TASK DIRECTIONS -
From the listing below, set down exactly the lines between the one holding "Informations pratiques (413, 95)" and the one holding "Dialogue (107, 762)", inclusive. No other line is wanted.
(ENTRIES SUPPLIED Opens)
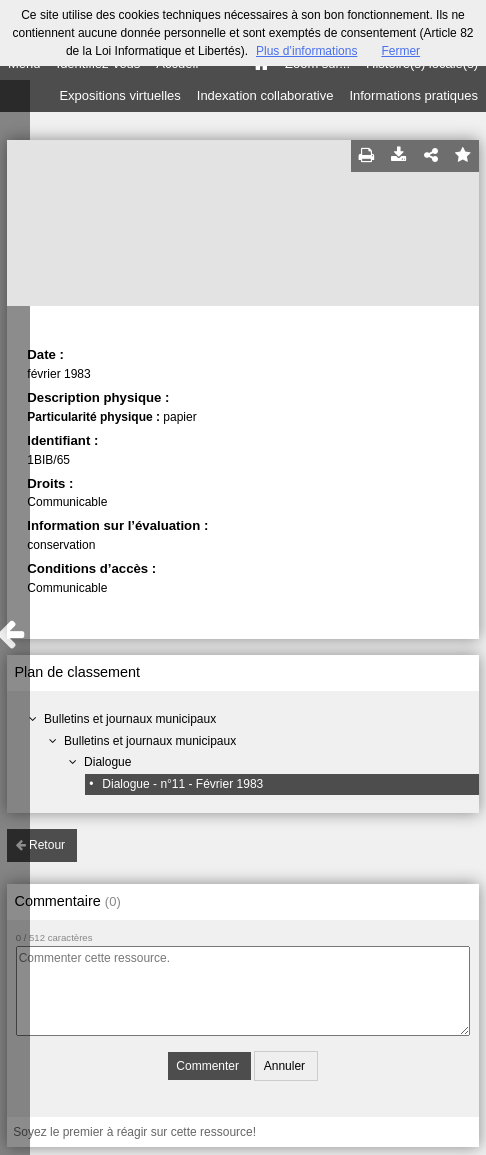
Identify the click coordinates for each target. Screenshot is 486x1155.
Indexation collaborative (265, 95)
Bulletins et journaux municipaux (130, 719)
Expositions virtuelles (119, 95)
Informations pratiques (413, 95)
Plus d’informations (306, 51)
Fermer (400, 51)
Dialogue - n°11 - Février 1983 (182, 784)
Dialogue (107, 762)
(ENTRIES SUPPLIED Closes)
(ENTRIES SUPPLIED Opens)
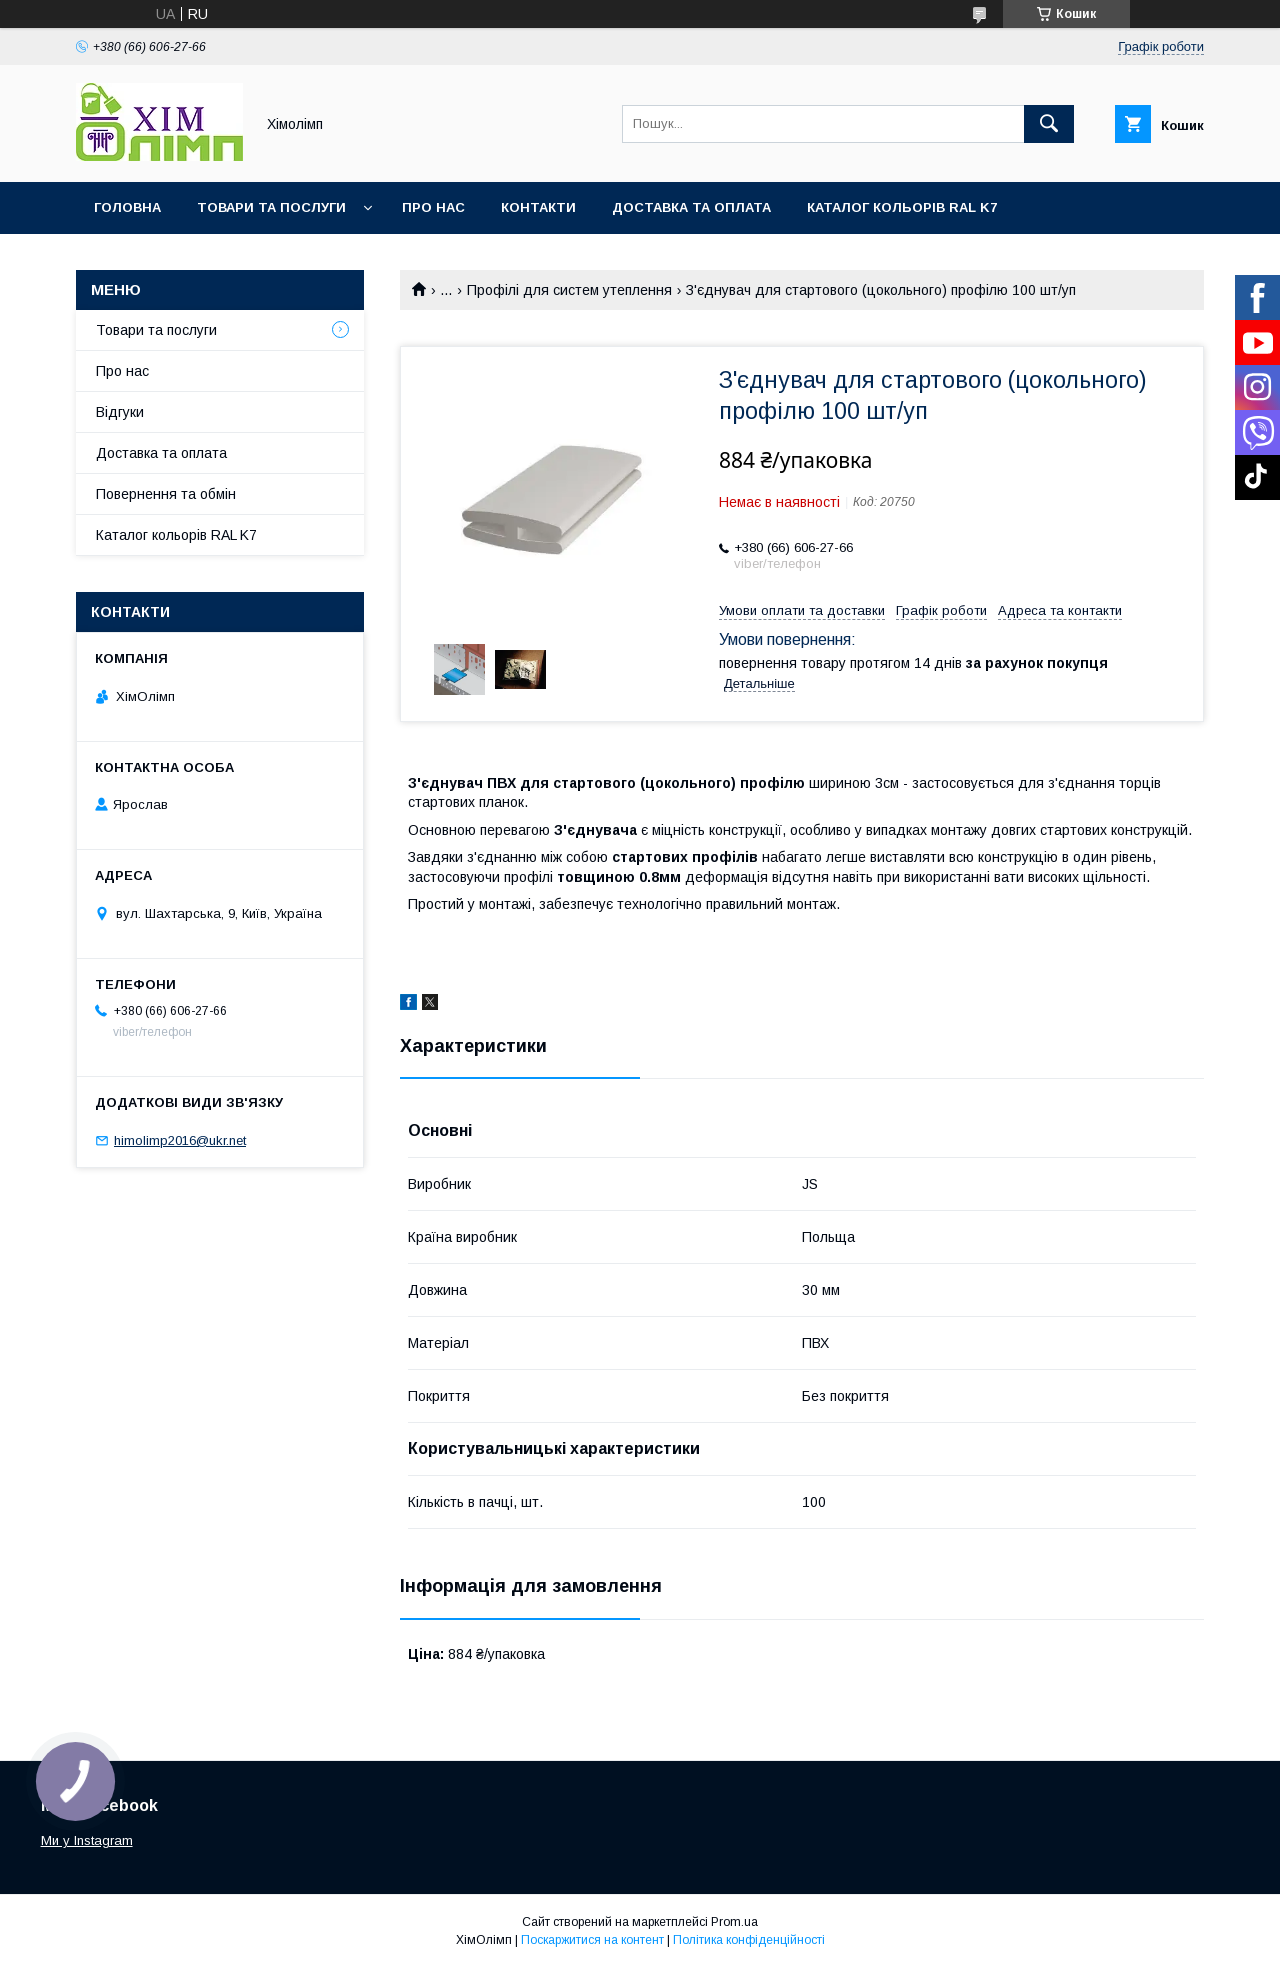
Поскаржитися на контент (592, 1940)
(ENTRIES SUPPLIED Closes)
(ENTRIES SUPPLIED Opens)
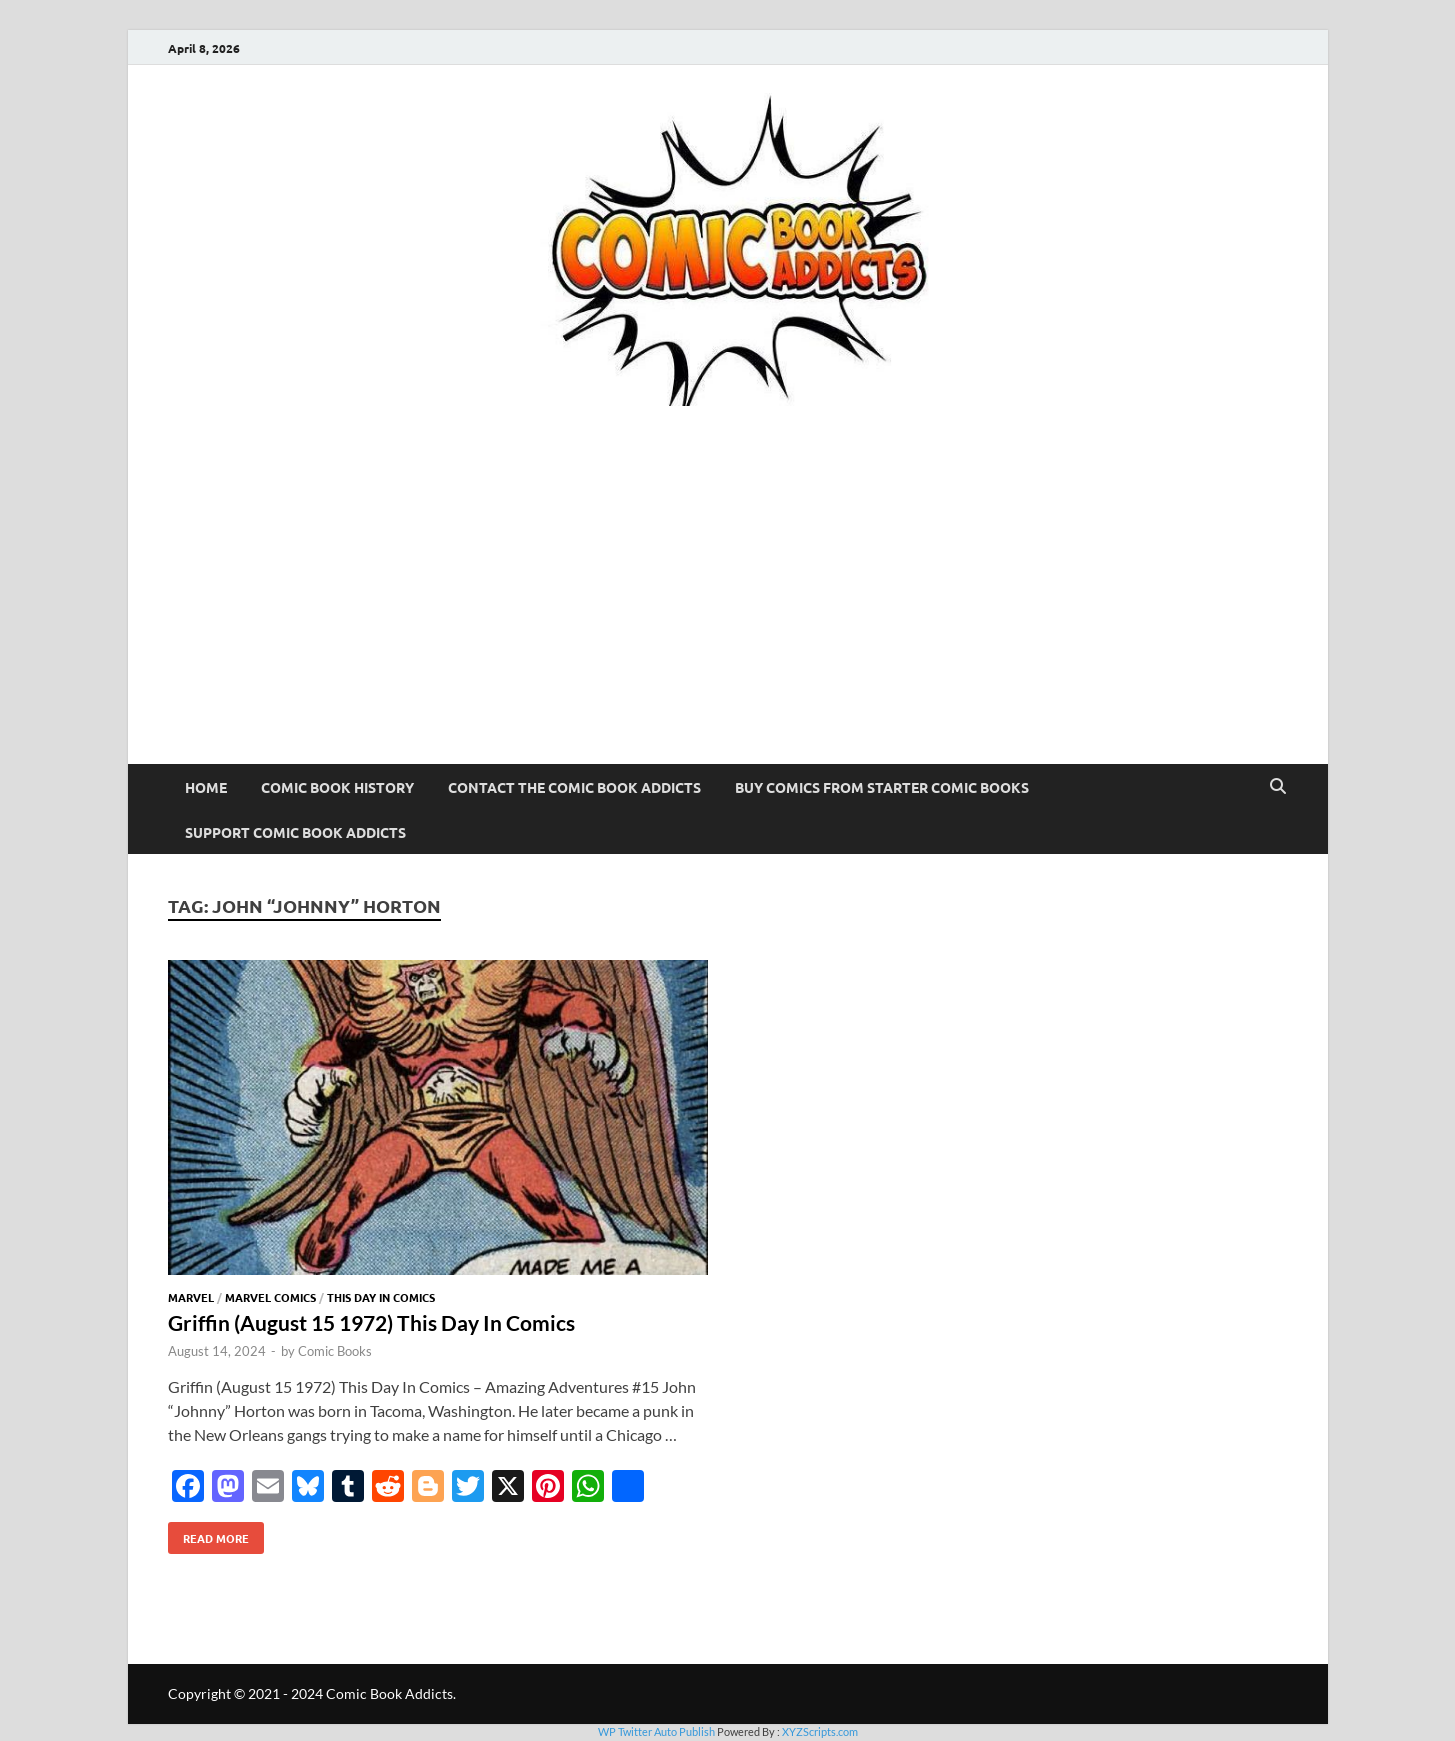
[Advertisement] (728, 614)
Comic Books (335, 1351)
(ENTRIES SUPPLIED Closes)
RESPONSE TO THIS EXERCISE -
Informations pratiques (413, 95)
Plus d’informations (306, 51)
Fermer (400, 51)
Dialogue - n°11 - Février 1983 (182, 784)
Dialogue (107, 762)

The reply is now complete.